On her part, Jackline Lubembe, a nursery school teacher at a private school in Parklands, received her last pay cheque in March. Now, she does not know when she will receive the next one.

“Since we got our last salary in March, it has been survival of the fittest. As of now, we do not know when we will be able to return to school, but I hope it is at least in September,” she says.

Right now, like thousands of others who have lost their livelihoods during this period, she is eager to see the back of the pandemic. The sooner that is, she says, the better.

Moses Mwangi, a trader who supplies equipment such as tents and chairs to major events like rallies is another trader whose business has been largely affected by the coronavirus.

He would supply tents and chairs for political rallies, weddings and many more gatherings and in the process earn quite a bit of money.

This enabled him to, in a span of 10 years, build a company that from very humble beginnings was able to employ more than 600 staff.

Then came Covid-19 and in only a couple of days, he was forced to lay off more than 550 workers.

After the first case was announced, the government directed that all public gatherings and rallies should be called off in order to contain the spread of the virus.

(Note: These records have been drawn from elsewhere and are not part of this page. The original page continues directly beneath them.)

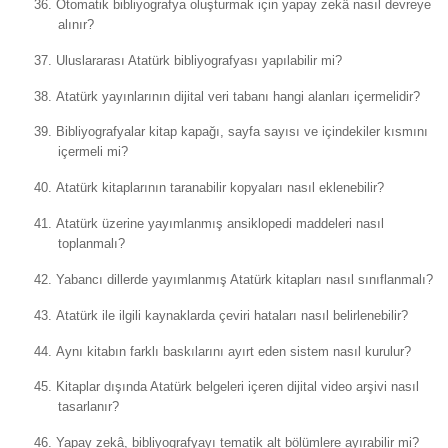
36.
Otomatik bibliyografya oluşturmak için yapay zekâ nasıl devreye
alınır?
37.
Uluslararası Atatürk bibliyografyası yapılabilir mi?
38.
Atatürk yayınlarının dijital veri tabanı hangi alanları içermelidir?
39.
Bibliyografyalar kitap kapağı, sayfa sayısı ve içindekiler kısmını
içermeli mi?
40.
Atatürk kitaplarının taranabilir kopyaları nasıl eklenebilir?
41.
Atatürk üzerine yayımlanmış ansiklopedi maddeleri nasıl
toplanmalı?
42.
Yabancı dillerde yayımlanmış Atatürk kitapları nasıl sınıflanmalı?
43.
Atatürk ile ilgili kaynaklarda çeviri hataları nasıl belirlenebilir?
44.
Aynı kitabın farklı baskılarını ayırt eden sistem nasıl kurulur?
45.
Kitaplar dışında Atatürk belgeleri içeren dijital video arşivi nasıl
tasarlanır?
46.
Yapay zekâ, bibliyografyayı tematik alt bölümlere ayırabilir mi?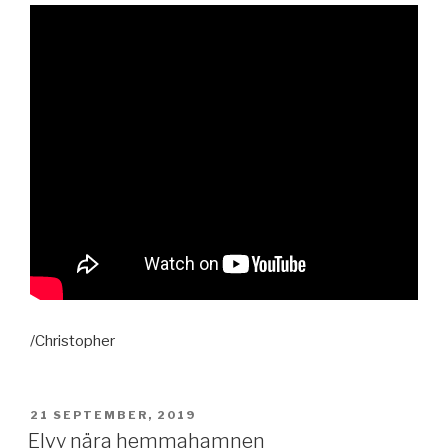
/Christopher
PUBLICERAT
21 SEPTEMBER, 2019
Elvy nära hemmahamnen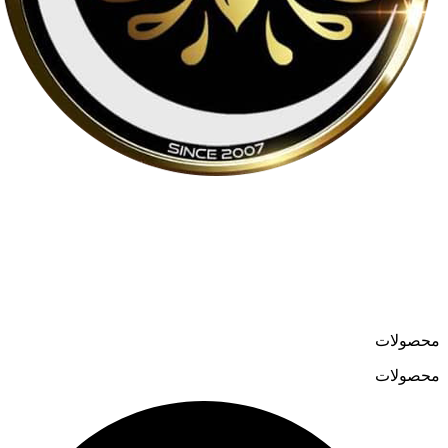
لوسترمون از اواسط دهه ۸۰ در حوزه تولید و واردات لوسترهای
مدرن و کلاسیک فعالیت می‌کند و در سال ۱۳۹۹ فروشگاه آنلاین
خود را به نشانی
loostermoon.ir
راه‌اندازی کرد.
تنوع بالا و قیمت‌های رقابتی، لوسترمون را به گزینه‌ای متمایز در
فروش آنلاین لوستر تبدیل کرده است.
محصولات
محصولات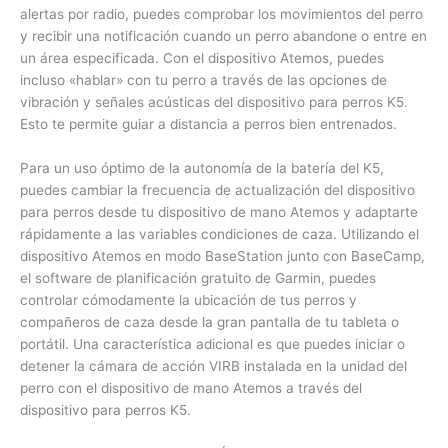
alertas por radio, puedes comprobar los movimientos del perro
y recibir una notificación cuando un perro abandone o entre en
un área especificada. Con el dispositivo Atemos, puedes
incluso «hablar» con tu perro a través de las opciones de
vibración y señales acústicas del dispositivo para perros K5.
Esto te permite guiar a distancia a perros bien entrenados.
Para un uso óptimo de la autonomía de la batería del K5,
puedes cambiar la frecuencia de actualización del dispositivo
para perros desde tu dispositivo de mano Atemos y adaptarte
rápidamente a las variables condiciones de caza. Utilizando el
dispositivo Atemos en modo BaseStation junto con BaseCamp,
el software de planificación gratuito de Garmin, puedes
controlar cómodamente la ubicación de tus perros y
compañeros de caza desde la gran pantalla de tu tableta o
portátil. Una característica adicional es que puedes iniciar o
detener la cámara de acción VIRB instalada en la unidad del
perro con el dispositivo de mano Atemos a través del
dispositivo para perros K5.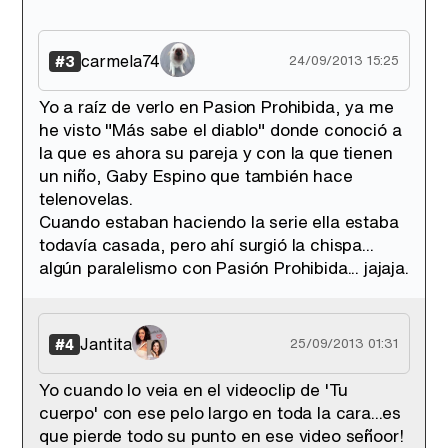
carmela74
#3
24/09/2013 15:25
Yo a raíz de verlo en Pasion Prohibida, ya me
he visto "Más sabe el diablo" donde conoció a
la que es ahora su pareja y con la que tienen
un niño, Gaby Espino que también hace
telenovelas.
Cuando estaban haciendo la serie ella estaba
todavía casada, pero ahí surgió la chispa...
algún paralelismo con Pasión Prohibida... jajaja.
Jantita
#4
25/09/2013 01:31
Yo cuando lo veia en el videoclip de 'Tu
cuerpo' con ese pelo largo en toda la cara...es
que pierde todo su punto en ese video señoor!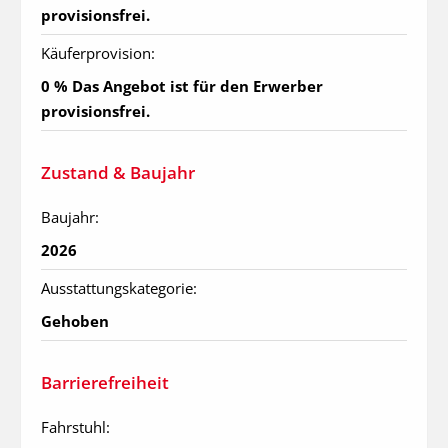
provisionsfrei.
Käuferprovision:
0 % Das Angebot ist für den Erwerber 
provisionsfrei.
Zustand & Baujahr
Baujahr:
2026
Ausstattungskategorie:
Gehoben
Barrierefreiheit
Fahrstuhl: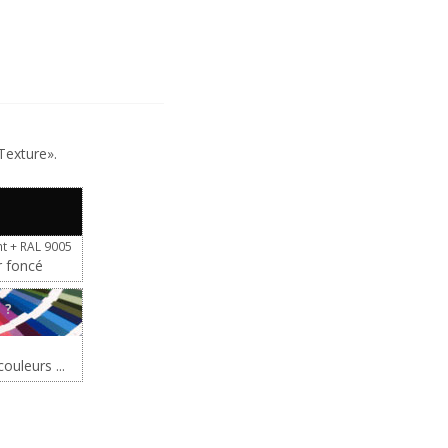
Texture».
t + RAL 9005
r foncé
?
ouleurs ...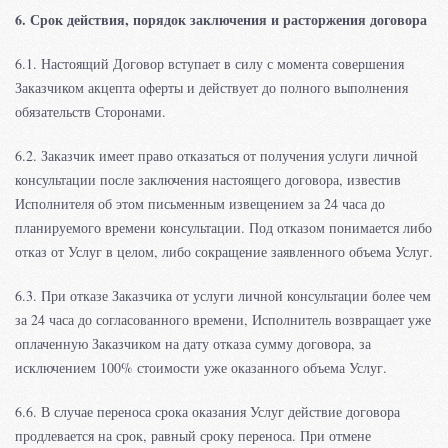
6. Срок действия, порядок заключения и расторжения договора
6.1. Настоящий Договор вступает в силу с момента совершения
Заказчиком акцепта оферты и действует до полного выполнения
обязательств Сторонами.
6.2. Заказчик имеет право отказаться от получения услуги личной
консультации после заключения настоящего договора, известив
Исполнителя об этом письменным извещением за 24 часа до
планируемого времени консультации. Под отказом понимается либо
отказ от Услуг в целом, либо сокращение заявленного объема Услуг.
6.3. При отказе Заказчика от услуги личной консультации более чем
за 24 часа до согласованного времени, Исполнитель возвращает уже
оплаченную Заказчиком на дату отказа сумму договора, за
исключением 100% стоимости уже оказанного объема Услуг.
6.6. В случае переноса срока оказания Услуг действие договора
продлевается на срок, равный сроку переноса. При отмене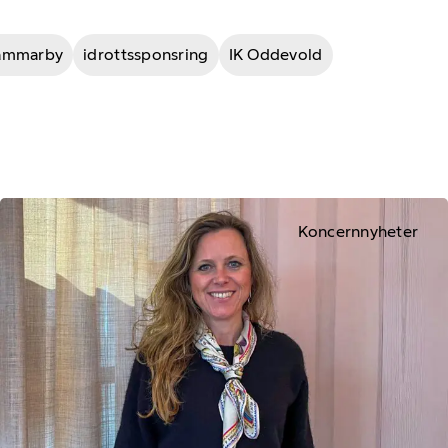
ammarby
idrottssponsring
IK Oddevold
Koncernnyheter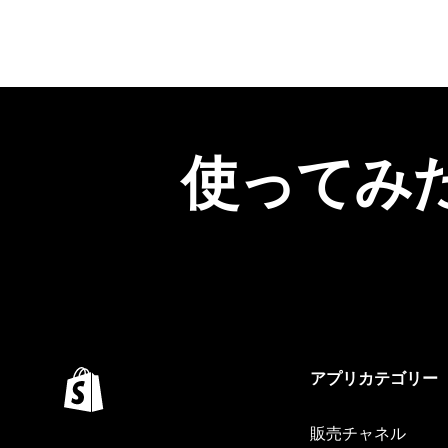
使ってみ
アプリカテゴリー
販売チャネル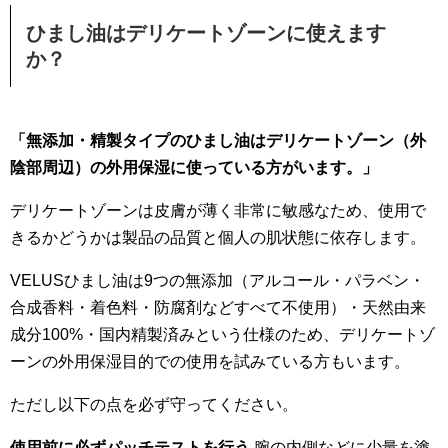
ひまし油はデリケートゾーンに使えます
か？
「無添加・精製タイプのひまし油はデリケートゾーン（外
陰部周辺）の外用保湿に使っている方がいます。」
デリケートゾーンは皮膚が薄く非常に敏感なため、使用で
きるかどうかは製品の品質と個人の肌状態に依存します。
VELUSひまし油は9つの無添加（アルコール・パラベン・
合成香料・着色料・防腐剤などすべて不使用）・天然由来
成分100%・国内精製済みという仕様のため、デリケートゾ
ーンの外用保湿目的での使用を試みている方もいます。
ただし以下の点を必ず守ってください。
使用前に必ずパッチテストを行う
腕の内側などに少量を塗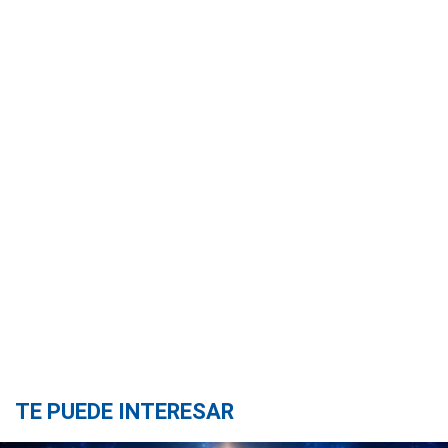
TE PUEDE INTERESAR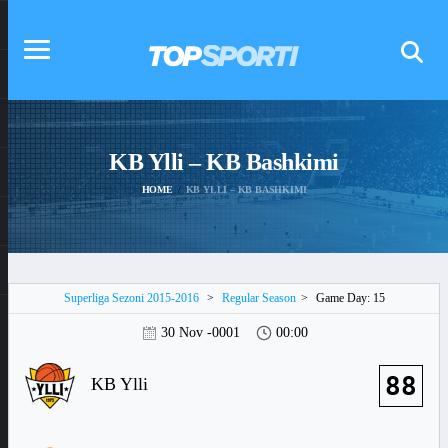
KB Ylli – KB Bashkimi
HOME
KB YLLI – KB BASHKIMI
Superliga Sezoni 2015-2016
>
Regular Season
>
Game Day: 15
30 Nov -0001
00:00
88
KB Ylli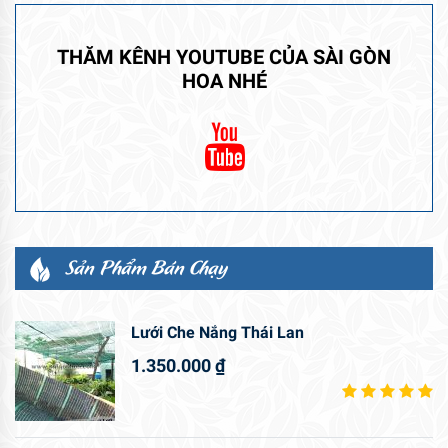
THĂM KÊNH YOUTUBE CỦA SÀI GÒN
HOA NHÉ
Sản Phẩm Bán Chạy
Lưới Che Nắng Thái Lan
1.350.000
₫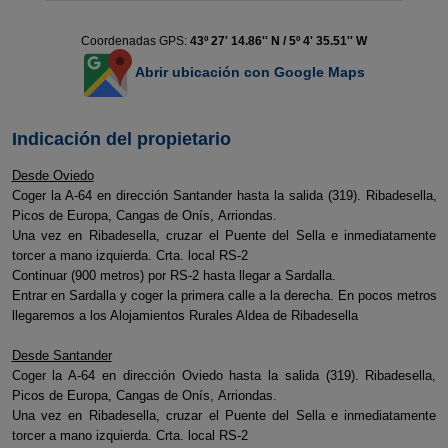
Coordenadas GPS:
43º 27' 14.86'' N / 5º 4' 35.51'' W
Abrir ubicación con Google Maps
Indicación del propietario
Desde Oviedo
Coger la A-64 en dirección Santander hasta la salida (319). Ribadesella,
Picos de Europa, Cangas de Onís, Arriondas.
Una vez en Ribadesella, cruzar el Puente del Sella e inmediatamente
torcer a mano izquierda. Crta. local RS-2
Continuar (900 metros) por RS-2 hasta llegar a Sardalla.
Entrar en Sardalla y coger la primera calle a la derecha. En pocos metros
llegaremos a los Alojamientos Rurales Aldea de Ribadesella
Desde Santander
Coger la A-64 en dirección Oviedo hasta la salida (319). Ribadesella,
Picos de Europa, Cangas de Onís, Arriondas.
Una vez en Ribadesella, cruzar el Puente del Sella e inmediatamente
torcer a mano izquierda. Crta. local RS-2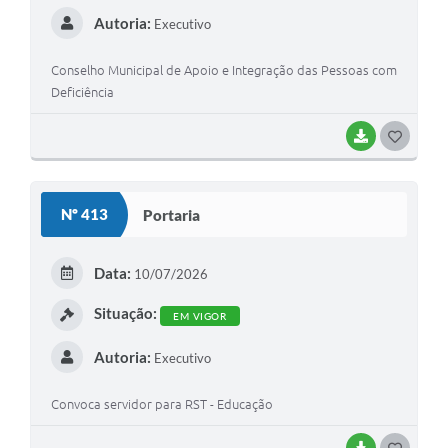
Autoria:
Executivo
Conselho Municipal de Apoio e Integração das Pessoas com
Deficiência
BAIXAR
G
O
S
Nº 413
Portaria
T
E
Data:
10/07/2026
I
Situação:
EM VIGOR
Autoria:
Executivo
Convoca servidor para RST - Educação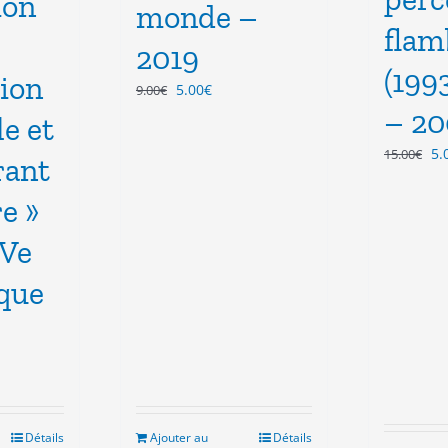
ion
monde –
flam
2019
(199
tion
Le
Le
5.00
€
9.00
€
prix
prix
– 20
e et
initial
actuel
Le
5.
était :
est :
15.00
€
rant
pr
9.00€.
5.00€.
ini
re »
éta
15
IVe
que
x
uel
 :
Détails
Ajouter au
Détails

Farming has offered a lifeline to Ms Jane Sirengo, who used to work as a waitress in a Nairobi hotel, before she was laid off  and Mrs Doreen Atieno, who was caught up by the lockdown deadline while handling personal matters in her upcountry home in Kisumu. They both now sell vegetables from their farms to locals in order to survive.

These represent a growing number of Kenyans who have seen incredible changes in their lives in three months since coronavirus arrived in Kenya.